How many lines in the material below contain the word "ilgili"? Write only the number.

+--

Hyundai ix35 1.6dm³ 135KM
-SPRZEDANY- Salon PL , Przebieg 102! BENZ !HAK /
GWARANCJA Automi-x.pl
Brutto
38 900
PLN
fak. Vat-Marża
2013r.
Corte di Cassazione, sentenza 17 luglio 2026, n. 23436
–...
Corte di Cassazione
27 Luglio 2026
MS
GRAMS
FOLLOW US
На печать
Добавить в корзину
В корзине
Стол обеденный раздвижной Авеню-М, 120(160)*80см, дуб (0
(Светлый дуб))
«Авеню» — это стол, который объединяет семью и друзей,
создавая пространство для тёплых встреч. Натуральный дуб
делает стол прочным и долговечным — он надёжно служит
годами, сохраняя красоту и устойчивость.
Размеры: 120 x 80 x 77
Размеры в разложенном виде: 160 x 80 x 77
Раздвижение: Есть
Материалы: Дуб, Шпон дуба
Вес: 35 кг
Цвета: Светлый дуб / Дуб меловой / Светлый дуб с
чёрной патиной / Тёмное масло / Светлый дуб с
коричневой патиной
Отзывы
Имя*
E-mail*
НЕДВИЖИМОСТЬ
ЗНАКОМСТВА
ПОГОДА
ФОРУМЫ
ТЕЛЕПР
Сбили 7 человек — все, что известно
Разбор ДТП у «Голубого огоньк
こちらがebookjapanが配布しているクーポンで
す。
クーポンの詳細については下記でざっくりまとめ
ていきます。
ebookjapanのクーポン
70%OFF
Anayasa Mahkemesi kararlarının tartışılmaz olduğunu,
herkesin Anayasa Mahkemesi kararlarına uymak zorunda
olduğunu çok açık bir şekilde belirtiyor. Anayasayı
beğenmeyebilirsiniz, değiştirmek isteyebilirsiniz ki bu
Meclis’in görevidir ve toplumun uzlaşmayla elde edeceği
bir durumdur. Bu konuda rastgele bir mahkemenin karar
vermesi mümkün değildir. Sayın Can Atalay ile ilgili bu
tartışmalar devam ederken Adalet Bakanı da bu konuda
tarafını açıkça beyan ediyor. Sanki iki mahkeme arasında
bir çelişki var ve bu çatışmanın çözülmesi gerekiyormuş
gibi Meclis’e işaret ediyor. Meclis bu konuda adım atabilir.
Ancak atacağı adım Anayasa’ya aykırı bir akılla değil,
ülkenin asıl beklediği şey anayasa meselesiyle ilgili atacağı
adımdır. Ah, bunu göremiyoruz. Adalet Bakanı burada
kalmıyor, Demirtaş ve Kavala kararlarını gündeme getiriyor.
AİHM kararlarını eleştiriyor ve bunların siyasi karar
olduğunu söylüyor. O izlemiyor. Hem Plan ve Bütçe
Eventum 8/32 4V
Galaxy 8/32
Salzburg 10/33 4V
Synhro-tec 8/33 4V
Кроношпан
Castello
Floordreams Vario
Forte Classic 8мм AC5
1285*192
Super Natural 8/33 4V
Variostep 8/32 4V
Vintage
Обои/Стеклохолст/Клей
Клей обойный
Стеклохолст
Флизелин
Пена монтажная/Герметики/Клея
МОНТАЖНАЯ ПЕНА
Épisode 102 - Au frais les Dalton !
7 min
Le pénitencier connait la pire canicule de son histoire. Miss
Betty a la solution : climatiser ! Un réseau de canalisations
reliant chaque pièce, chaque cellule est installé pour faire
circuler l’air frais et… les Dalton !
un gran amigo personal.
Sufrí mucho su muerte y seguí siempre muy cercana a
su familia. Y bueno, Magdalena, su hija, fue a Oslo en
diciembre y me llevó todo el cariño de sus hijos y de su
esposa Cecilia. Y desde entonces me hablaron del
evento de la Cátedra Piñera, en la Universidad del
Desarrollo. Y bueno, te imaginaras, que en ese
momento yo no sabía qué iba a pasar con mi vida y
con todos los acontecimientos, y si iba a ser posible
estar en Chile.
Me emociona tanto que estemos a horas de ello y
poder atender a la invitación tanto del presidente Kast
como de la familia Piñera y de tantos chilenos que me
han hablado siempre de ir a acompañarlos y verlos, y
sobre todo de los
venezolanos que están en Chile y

+--

(FINAL ANSWER): 2